When Microsoft and Skype revealed Skype Translator in May, everyone displayed awe and wonder at a service that could finally traverse the language barrier. The premise was that the Skype Translator app would convert speech in real time allowing fluid conversation between speaking partners with different lingual tongues.
Accomplishing something so monumental (and also releasing the beta later this year) is, in itself, a massive challenge. However, there's another layer to this science fiction babel fish, and that's learning the differences between writing and speaking.
Teresa Chong with IEEE Spectrum spoke with the Microsoft development team in Redmond, Wash., about how exactly Skype Translator will handle all the "ums," "ahs," you knows," and "likes" that pockmark everyday speech as well as vocal inflections, which separate a question from a statement. Chong highlights the main problem:
The gap exists between translating text and translating speech because some of the best machine translation systems today are taught using large volumes of high-quality text, which does not include the awkwardness that speech recognition systems deal with.
First, Microsoft took the traditional approach, but instead of only mapping phrases between languages, the team went a step further and mapped individual words as well. This helped overcome grammatical inconsistencies across languages. However, this soon brought them to social media where each platform -- primarily Facebook, SMS, and Twitter -- brought a unique challenge. The researchers adapted "social media text nomalization platform" to their existing system and improved text translation by six per cent with one developer saying "it really did move the needle on understanding and translating that type of data better."

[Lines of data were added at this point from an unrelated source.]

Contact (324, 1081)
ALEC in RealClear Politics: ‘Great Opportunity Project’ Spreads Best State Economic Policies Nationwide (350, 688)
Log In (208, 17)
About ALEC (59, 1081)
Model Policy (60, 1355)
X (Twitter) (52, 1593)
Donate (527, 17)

This is another example of how social media is indispensable for research, not just in the social sciences, but in computer science as well. Hopefully, Microsoft will also benefit from Reddit, Imgur, and Twitch's recent endeavours with the Digital Ecologies Research Partnership (of course, called "DERP"), which allows researchers access to community-driven data across their platform.
The evolution of machine language learning is constantly evolving, and now our hashtags, posts, tweets, and digital slang will be a part of Skype Translator's future. [IEEE Spectrum]